#### Task brief
Beginning with the first line below, please repeat the material exactly, ending with the line that includes "know the password... do you?".
═════ Working data
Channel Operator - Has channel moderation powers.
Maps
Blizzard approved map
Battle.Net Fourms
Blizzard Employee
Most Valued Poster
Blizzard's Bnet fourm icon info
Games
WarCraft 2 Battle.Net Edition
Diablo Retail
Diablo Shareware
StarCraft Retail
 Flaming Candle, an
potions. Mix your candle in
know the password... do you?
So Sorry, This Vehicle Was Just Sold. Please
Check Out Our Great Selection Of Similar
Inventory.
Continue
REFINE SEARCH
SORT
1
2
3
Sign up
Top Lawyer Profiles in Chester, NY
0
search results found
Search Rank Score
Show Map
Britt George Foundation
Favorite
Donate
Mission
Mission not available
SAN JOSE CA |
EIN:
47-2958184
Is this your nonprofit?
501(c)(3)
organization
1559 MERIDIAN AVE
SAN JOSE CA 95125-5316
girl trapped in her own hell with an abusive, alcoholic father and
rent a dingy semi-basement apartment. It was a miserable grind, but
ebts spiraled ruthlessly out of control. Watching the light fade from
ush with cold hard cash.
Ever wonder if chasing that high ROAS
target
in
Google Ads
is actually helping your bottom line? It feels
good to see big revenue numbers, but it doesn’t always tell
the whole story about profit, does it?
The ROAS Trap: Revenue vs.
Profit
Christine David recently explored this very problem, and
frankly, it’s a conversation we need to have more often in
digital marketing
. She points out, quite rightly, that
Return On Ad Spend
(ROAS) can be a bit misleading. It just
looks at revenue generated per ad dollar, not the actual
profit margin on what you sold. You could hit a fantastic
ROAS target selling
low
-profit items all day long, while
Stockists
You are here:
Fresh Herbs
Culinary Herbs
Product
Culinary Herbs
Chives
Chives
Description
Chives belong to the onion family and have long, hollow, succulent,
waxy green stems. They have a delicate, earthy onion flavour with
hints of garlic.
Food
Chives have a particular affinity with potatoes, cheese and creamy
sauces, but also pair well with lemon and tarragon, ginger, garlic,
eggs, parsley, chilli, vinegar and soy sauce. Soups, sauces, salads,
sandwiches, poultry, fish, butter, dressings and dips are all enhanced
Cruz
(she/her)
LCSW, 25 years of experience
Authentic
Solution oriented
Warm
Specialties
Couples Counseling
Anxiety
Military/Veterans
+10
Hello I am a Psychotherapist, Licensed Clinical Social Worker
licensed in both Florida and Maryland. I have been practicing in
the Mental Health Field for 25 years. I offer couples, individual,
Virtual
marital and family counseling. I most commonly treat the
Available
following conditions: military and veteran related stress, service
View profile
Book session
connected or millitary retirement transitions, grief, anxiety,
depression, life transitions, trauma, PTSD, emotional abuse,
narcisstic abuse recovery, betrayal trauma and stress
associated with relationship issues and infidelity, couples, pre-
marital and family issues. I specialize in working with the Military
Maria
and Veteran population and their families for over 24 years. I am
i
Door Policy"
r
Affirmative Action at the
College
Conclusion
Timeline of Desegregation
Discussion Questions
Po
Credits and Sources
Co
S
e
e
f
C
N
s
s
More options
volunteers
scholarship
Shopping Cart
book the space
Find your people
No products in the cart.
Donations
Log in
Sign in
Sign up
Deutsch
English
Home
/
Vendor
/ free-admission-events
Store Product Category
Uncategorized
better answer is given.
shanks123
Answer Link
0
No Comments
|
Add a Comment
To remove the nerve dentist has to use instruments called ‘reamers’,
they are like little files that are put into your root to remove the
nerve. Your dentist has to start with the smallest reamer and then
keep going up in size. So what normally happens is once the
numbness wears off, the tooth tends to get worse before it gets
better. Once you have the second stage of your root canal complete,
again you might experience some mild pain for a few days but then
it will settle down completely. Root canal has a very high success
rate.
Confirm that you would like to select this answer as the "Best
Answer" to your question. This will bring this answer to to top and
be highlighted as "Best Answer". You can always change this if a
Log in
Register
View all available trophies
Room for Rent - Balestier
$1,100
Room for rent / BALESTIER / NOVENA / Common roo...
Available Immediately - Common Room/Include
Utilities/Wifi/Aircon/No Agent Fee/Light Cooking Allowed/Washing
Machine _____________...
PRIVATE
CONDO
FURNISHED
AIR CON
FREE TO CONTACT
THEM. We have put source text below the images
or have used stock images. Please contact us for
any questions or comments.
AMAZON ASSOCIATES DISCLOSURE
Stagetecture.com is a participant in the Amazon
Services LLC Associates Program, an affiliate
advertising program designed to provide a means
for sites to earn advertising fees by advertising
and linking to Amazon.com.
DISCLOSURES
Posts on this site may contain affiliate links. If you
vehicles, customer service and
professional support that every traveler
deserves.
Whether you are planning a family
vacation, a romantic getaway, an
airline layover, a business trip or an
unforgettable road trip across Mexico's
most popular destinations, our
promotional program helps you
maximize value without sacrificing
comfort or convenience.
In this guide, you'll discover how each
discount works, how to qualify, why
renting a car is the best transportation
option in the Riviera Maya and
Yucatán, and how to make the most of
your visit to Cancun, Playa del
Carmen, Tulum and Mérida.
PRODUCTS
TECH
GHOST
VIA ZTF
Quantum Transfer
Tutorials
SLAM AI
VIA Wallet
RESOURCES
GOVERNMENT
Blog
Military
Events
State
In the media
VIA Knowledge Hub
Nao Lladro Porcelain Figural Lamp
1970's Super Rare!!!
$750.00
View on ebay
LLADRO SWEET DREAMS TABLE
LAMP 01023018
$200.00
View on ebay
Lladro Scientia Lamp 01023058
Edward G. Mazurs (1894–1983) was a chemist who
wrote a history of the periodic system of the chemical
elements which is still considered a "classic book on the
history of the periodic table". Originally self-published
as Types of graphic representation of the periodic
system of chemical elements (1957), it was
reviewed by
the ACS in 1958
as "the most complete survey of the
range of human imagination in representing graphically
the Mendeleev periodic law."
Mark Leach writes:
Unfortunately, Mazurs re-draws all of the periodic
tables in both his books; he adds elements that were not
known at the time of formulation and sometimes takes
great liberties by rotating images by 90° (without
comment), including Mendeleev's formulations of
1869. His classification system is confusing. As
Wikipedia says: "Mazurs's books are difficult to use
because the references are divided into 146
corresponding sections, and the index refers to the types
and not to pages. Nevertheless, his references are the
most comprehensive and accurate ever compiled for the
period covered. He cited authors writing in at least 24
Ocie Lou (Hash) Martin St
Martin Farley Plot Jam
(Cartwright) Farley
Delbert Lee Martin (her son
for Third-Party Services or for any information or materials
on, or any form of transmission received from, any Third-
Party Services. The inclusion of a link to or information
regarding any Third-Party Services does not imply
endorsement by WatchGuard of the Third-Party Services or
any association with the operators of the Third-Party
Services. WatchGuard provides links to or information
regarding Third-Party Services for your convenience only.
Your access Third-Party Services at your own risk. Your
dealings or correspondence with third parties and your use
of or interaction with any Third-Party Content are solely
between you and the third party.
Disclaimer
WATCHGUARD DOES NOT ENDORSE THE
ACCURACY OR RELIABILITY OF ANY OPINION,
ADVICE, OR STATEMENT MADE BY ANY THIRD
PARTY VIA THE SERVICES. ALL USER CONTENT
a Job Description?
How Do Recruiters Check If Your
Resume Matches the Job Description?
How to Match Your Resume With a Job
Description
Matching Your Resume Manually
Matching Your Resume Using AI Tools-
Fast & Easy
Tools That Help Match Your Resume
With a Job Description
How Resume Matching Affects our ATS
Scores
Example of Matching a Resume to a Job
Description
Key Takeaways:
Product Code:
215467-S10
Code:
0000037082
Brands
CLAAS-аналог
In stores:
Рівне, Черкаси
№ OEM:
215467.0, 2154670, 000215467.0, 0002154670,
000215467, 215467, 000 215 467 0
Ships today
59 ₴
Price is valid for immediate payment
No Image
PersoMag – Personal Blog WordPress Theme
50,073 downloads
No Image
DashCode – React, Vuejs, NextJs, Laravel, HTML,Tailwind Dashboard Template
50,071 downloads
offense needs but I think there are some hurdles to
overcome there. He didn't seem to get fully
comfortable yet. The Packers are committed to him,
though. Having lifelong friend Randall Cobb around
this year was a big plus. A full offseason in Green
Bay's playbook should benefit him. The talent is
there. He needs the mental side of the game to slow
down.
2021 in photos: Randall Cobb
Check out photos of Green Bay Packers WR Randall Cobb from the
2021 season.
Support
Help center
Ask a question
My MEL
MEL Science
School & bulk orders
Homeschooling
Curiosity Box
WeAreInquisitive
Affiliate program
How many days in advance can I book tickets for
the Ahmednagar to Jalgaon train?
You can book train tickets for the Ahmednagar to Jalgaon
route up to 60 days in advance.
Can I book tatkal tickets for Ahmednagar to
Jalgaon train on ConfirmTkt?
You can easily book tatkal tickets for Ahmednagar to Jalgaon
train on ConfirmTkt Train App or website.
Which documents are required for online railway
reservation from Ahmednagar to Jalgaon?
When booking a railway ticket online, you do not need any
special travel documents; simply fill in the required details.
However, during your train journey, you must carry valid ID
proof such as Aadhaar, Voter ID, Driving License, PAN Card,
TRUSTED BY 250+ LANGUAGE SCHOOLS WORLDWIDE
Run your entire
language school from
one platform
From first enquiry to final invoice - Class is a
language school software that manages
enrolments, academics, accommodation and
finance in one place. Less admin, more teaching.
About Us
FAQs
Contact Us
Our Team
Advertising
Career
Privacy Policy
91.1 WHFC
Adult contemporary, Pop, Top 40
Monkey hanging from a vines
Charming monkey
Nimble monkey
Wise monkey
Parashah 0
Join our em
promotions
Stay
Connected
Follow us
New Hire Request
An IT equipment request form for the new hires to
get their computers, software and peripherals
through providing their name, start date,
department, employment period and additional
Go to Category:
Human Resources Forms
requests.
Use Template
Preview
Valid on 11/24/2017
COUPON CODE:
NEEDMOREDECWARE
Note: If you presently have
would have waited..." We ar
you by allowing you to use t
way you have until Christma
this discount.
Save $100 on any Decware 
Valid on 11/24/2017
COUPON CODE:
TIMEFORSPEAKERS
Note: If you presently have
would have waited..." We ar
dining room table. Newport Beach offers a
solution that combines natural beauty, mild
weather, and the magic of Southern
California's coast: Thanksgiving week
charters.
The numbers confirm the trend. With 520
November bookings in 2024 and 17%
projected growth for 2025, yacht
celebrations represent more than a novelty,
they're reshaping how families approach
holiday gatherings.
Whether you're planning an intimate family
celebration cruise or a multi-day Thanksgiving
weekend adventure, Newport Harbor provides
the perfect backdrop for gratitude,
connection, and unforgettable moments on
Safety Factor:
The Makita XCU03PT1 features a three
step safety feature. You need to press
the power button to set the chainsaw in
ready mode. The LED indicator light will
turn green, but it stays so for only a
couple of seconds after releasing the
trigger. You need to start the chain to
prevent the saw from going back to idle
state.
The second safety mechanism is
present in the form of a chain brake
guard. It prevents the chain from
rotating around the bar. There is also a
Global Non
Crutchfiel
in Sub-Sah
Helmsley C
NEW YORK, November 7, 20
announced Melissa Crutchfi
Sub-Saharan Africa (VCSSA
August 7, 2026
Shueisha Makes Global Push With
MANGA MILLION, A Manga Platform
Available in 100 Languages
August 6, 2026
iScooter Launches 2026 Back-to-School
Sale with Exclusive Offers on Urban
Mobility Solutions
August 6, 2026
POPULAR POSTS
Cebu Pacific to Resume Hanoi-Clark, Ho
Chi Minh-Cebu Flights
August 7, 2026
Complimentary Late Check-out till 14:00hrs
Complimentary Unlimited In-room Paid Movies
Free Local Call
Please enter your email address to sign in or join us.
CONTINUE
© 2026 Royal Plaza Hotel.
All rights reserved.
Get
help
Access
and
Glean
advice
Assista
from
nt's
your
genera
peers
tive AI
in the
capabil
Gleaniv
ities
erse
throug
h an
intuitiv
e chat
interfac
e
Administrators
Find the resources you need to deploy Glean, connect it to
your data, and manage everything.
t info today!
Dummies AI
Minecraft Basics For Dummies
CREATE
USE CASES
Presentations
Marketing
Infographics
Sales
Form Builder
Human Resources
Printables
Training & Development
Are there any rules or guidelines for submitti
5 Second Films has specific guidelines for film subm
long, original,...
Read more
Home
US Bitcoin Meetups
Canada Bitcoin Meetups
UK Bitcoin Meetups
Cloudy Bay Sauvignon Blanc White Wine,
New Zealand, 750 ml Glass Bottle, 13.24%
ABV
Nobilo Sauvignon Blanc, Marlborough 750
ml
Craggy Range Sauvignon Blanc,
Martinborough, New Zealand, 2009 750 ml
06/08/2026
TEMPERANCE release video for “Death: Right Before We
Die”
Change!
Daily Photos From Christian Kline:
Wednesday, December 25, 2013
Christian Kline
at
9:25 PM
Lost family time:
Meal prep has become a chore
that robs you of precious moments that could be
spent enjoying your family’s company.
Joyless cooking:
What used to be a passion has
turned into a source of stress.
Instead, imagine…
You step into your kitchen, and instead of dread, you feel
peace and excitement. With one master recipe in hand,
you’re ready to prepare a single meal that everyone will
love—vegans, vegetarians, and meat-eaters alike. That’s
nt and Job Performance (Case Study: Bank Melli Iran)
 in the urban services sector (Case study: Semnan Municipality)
══════════
#### Exercise output
Channel Operator - Has channel moderation powers.
Maps
Blizzard approved map
Battle.Net Fourms
Blizzard Employee
Most Valued Poster
Blizzard's Bnet fourm icon info
Games
WarCraft 2 Battle.Net Edition
Diablo Retail
Diablo Shareware
StarCraft Retail
 Flaming Candle, an
potions. Mix your candle in
know the password... do you?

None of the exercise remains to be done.